There are two options for downloading information contained in a search term report. To access the download options, click on the download icon in the upper left of the interface.
- The CSV option will download a csv file with reflecting the information in the table
- The PDF option will download the entire search term report
If you have administrator permissions, you will see two options by clicking export: binder and highlights. If you only have view permissions, but not read or edit permissions, you will still be able to export to a binder, but not to highlights.
Exporting to binder allows you to add all search results to one binder. You can select whether you would like to add documents to an existing binder, or create a new binder. Binders are saved as cards on your homepage. If you create a new binder, it will only be accessible to you, by default.
Highlights allows you to export your terms to persistent highlights in Case Settings. Upon export, your report title will become the category for your persistent highlights. All searches that include only content terms will be included as highlights. Any non-content searches will be excluded. This includes searches with metadata terms or with the use of logical operator NOT. If you export a term that is a duplicate, the term will be skipped. If there are no new highlights that will be transferred, you will receive a notification indicating so.
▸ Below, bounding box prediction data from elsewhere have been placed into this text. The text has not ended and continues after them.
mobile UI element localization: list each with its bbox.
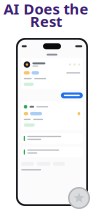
button[interactable] [21,147,83,157]
button[interactable] [21,133,83,144]
button[interactable] [21,102,83,130]
staticText: AI Does the [4,0,88,18]
staticText: Rest [30,12,62,31]
button[interactable] [61,92,83,98]
button[interactable] [21,58,83,89]
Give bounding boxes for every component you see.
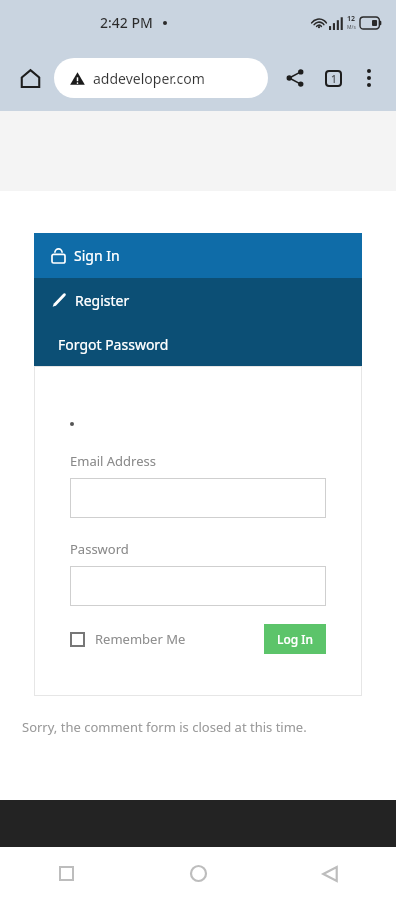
button[interactable]: Share bbox=[276, 59, 314, 97]
staticText: Sign In bbox=[74, 246, 120, 265]
button[interactable]: Remember Me bbox=[70, 630, 186, 648]
staticText: Log In bbox=[277, 631, 314, 647]
button[interactable]: Sign In bbox=[34, 233, 362, 278]
staticText: addeveloper.com bbox=[93, 69, 205, 88]
button[interactable]: Register bbox=[34, 278, 362, 322]
button[interactable]: Recent apps bbox=[0, 847, 132, 900]
button[interactable]: Home bbox=[132, 847, 264, 900]
button[interactable]: Back bbox=[264, 847, 396, 900]
staticText: 1 bbox=[331, 72, 337, 86]
staticText: Sorry, the comment form is closed at thi… bbox=[22, 718, 374, 736]
button[interactable]: Forgot Password bbox=[34, 322, 362, 366]
staticText: 12 bbox=[347, 14, 356, 24]
staticText: Register bbox=[75, 291, 130, 310]
staticText: Email Address bbox=[70, 452, 156, 470]
staticText: Forgot Password bbox=[58, 335, 169, 354]
button[interactable]: Tabs bbox=[314, 59, 352, 97]
staticText: M/s bbox=[347, 24, 356, 31]
button[interactable] bbox=[70, 566, 326, 606]
staticText: Remember Me bbox=[95, 630, 186, 648]
button[interactable]: addeveloper.com bbox=[54, 58, 268, 98]
button[interactable]: Log In bbox=[264, 624, 326, 654]
staticText: Password bbox=[70, 540, 129, 558]
button[interactable]: Home bbox=[10, 58, 50, 98]
button[interactable]: More options bbox=[352, 61, 386, 95]
button[interactable] bbox=[70, 478, 326, 518]
staticText: 2:42 PM bbox=[100, 13, 153, 32]
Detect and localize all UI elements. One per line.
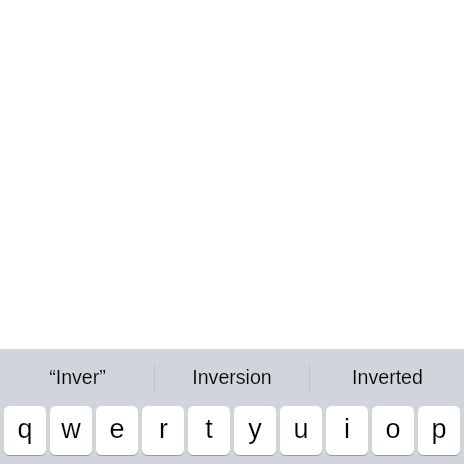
staticText: t [205, 414, 213, 444]
button[interactable]: w [50, 406, 92, 455]
button[interactable]: u [280, 406, 322, 455]
staticText: w [61, 414, 81, 444]
staticText: r [159, 414, 168, 444]
staticText: Inversion [192, 366, 272, 388]
staticText: “Inver” [49, 366, 106, 388]
staticText: y [248, 414, 262, 444]
button[interactable]: r [142, 406, 184, 455]
button[interactable]: t [188, 406, 230, 455]
staticText: o [385, 414, 401, 444]
button[interactable]: Inversion [155, 349, 309, 406]
button[interactable]: Inverted [310, 349, 464, 406]
button[interactable]: o [372, 406, 414, 455]
staticText: u [293, 414, 309, 444]
button[interactable]: p [418, 406, 460, 455]
staticText: p [431, 414, 447, 444]
button[interactable]: “Inver” [0, 349, 154, 406]
button[interactable]: q [4, 406, 46, 455]
staticText: q [17, 414, 33, 444]
button[interactable]: i [326, 406, 368, 455]
staticText: Inverted [352, 366, 423, 388]
button[interactable]: e [96, 406, 138, 455]
button[interactable]: y [234, 406, 276, 455]
staticText: i [344, 414, 350, 444]
staticText: e [109, 414, 125, 444]
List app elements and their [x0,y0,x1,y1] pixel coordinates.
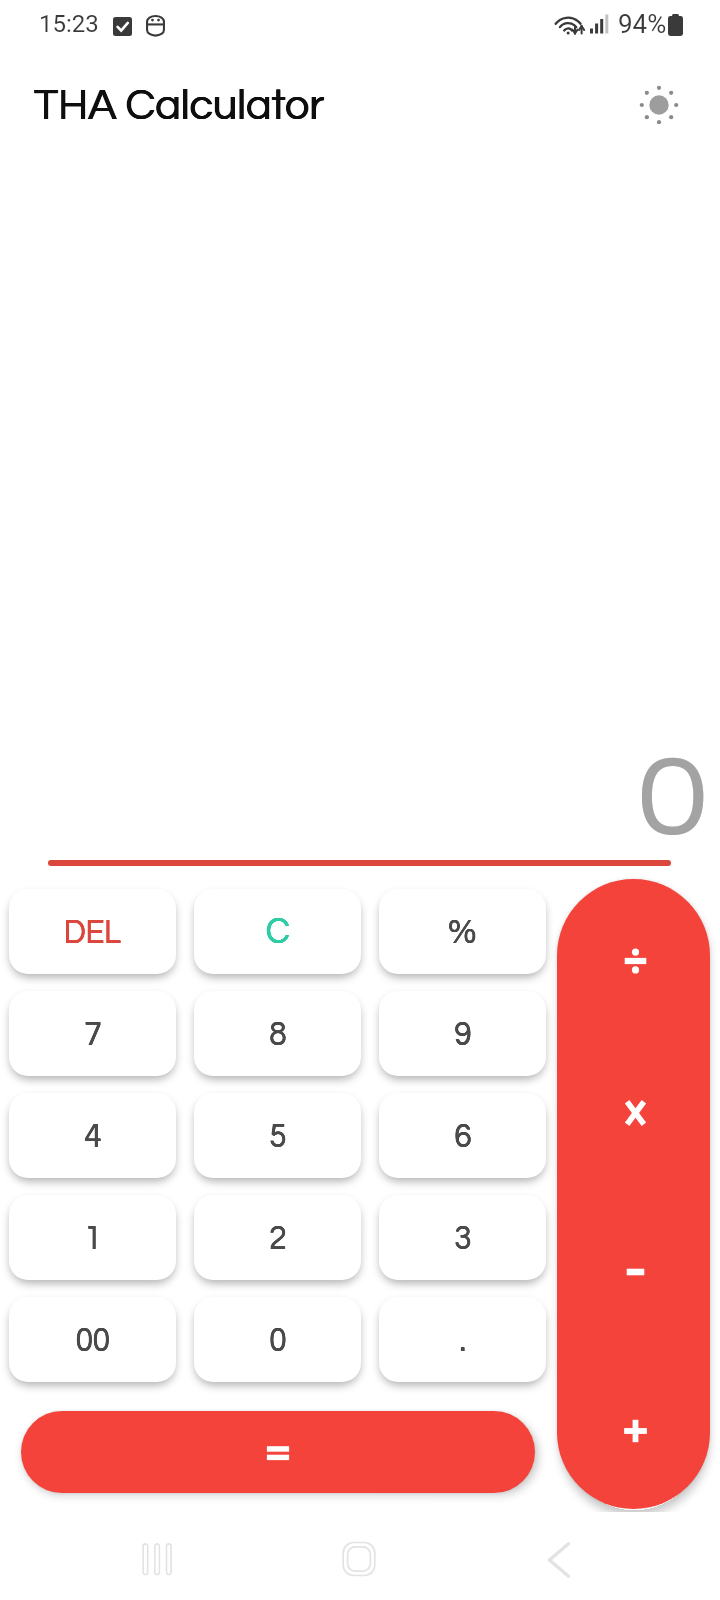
button[interactable]: Subtract [557,1212,710,1332]
staticText: 7 [84,1015,102,1052]
staticText: 5 [269,1117,287,1154]
staticText: 9 [454,1015,472,1052]
staticText: 8 [269,1015,287,1052]
staticText: 94% [618,9,667,39]
button[interactable]: 7 [9,991,176,1076]
staticText: 3 [455,1219,472,1256]
staticText: 8 [269,1015,287,1052]
button[interactable]: 6 [379,1093,546,1178]
staticText: 9 [454,1015,472,1052]
button[interactable]: 3 [379,1195,546,1280]
staticText: 9 [455,1015,472,1052]
button[interactable]: 4 [9,1093,176,1178]
staticText: 00 [75,1321,110,1358]
button[interactable]: 2 [194,1195,361,1280]
staticText: 4 [84,1117,101,1154]
button[interactable]: 0 [194,1297,361,1382]
staticText: 6 [454,1117,472,1154]
staticText: 4 [84,1117,102,1154]
staticText: 1 [84,1219,102,1256]
staticText: 7 [84,1015,101,1052]
staticText: 0 [269,1321,287,1358]
staticText: THA Calculator [34,83,325,128]
button[interactable]: C [194,889,361,974]
staticText: C [266,913,290,951]
staticText: THA Calculator [33,83,324,128]
staticText: 2 [269,1219,286,1256]
staticText: 8 [270,1015,287,1052]
staticText: % [448,913,477,950]
staticText: DEL [64,914,121,950]
staticText: 0 [269,1321,286,1358]
staticText: . [460,1321,466,1358]
staticText: 3 [454,1219,472,1256]
staticText: . [460,1321,466,1358]
staticText: 5 [269,1117,286,1154]
staticText: . [460,1321,467,1358]
button[interactable]: Add [557,1371,710,1491]
button[interactable]: 5 [194,1093,361,1178]
staticText: THA Calculator [34,83,325,128]
staticText: 00 [76,1321,110,1358]
button[interactable]: % [379,889,546,974]
staticText: 6 [454,1117,472,1154]
staticText: 0 [270,1321,287,1358]
staticText: 3 [454,1219,471,1256]
staticText: % [448,913,476,950]
staticText: 4 [84,1117,102,1154]
staticText: 1 [85,1219,102,1256]
staticText: 6 [454,1117,471,1154]
staticText: % [448,913,477,950]
staticText: 9 [454,1015,472,1052]
staticText: 4 [84,1117,102,1154]
staticText: 00 [76,1321,111,1358]
staticText: 0 [269,1321,287,1358]
staticText: 8 [269,1015,287,1052]
staticText: 1 [84,1219,102,1256]
staticText: 00 [76,1321,110,1358]
staticText: 2 [270,1219,287,1256]
button[interactable]: 9 [379,991,546,1076]
button[interactable] [21,1411,535,1493]
button[interactable]: . [379,1297,546,1382]
staticText: C [266,913,290,951]
button[interactable]: DEL [9,889,176,974]
staticText: DEL [64,914,122,950]
staticText: 8 [269,1015,286,1052]
staticText: 4 [85,1117,102,1154]
staticText: 3 [454,1219,472,1256]
button[interactable]: Home [329,1529,389,1589]
staticText: DEL [64,914,121,950]
button[interactable]: Multiply [557,1053,710,1173]
staticText: 5 [269,1117,287,1154]
staticText: % [448,913,477,950]
staticText: 00 [76,1321,110,1358]
staticText: 6 [454,1117,472,1154]
staticText: % [448,913,477,950]
staticText: DEL [64,914,121,950]
staticText: 5 [270,1117,287,1154]
button[interactable]: Back [529,1530,589,1590]
button[interactable]: Recent apps [127,1529,187,1589]
staticText: 0 [269,1321,287,1358]
button[interactable]: 00 [9,1297,176,1382]
button[interactable]: 8 [194,991,361,1076]
staticText: 15:23 [39,10,99,38]
staticText: 2 [269,1219,287,1256]
staticText: 7 [85,1015,102,1052]
staticText: 6 [455,1117,472,1154]
staticText: 7 [84,1015,102,1052]
staticText: 1 [84,1219,102,1256]
button[interactable]: 1 [9,1195,176,1280]
staticText: THA Calculator [35,83,325,128]
staticText: . [459,1321,466,1358]
button[interactable]: Toggle dark mode [629,75,689,135]
staticText: C [266,913,290,951]
staticText: 5 [269,1117,287,1154]
staticText: 7 [84,1015,102,1052]
staticText: 2 [269,1219,287,1256]
button[interactable]: Divide [557,901,710,1021]
staticText: C [266,913,290,951]
staticText: . [460,1321,466,1358]
staticText: 9 [454,1015,471,1052]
By default, a search term report is private to the creator. To share a search term report, click the share icon. Just like with binders, you can give the recipients of your message varying permission levels:
- View: Recipients can only see the search term report
- Edit: Recipients can also make changes to the search term report (ex. modify the searchable set, add/remove searches)
- Share and Delete: Recipients can share and delete the search term report itself, as well as remove user permissions on the search term report for any user except themselves and the owner
A deeper look into interpreting the search term report
If you are still unsure about how to interpret your search term report results, here are a couple examples to further illustrate how to interpret your search term table:
- The "Documents exclusive to term" column: The search "'price fixing'~15" returns 1,615 documents with hits in our searchable set. This means that 1,615 documents in the searchable set had the words "price" and "fixing" within 15 words of each other. However, there were zero "Documents exclusive to term" returned by that search. This means that, of the 1,615 documents that fit the "'price fixing'~15" search criteria, all of them fit the criteria of at least one of the other searches (i.e. "energy", "price*", "california AND (energy OR commission)"). In other words, none of the documents returned by the"'price fixing'~15" search were only returned by that search. Put another way, the "'price fixing'~15" search returned no unique documents relative to the other searches in the search term report.
- The difference between the "documents with hits" and "documents exclusive to term" column: the number of documents that include at least one of the other search terms in your report. For example, the difference between the number of "documents with hits" and "documents exclusive to term" for the "energy" search is 139,802 documents (i.e. 237,345 hits - 97,543 exclusive documents = 139,803). This means that 139,802 of the documents that satisfy the "energy" search criteria also satisfy at least one of the other search criteria in the search term report.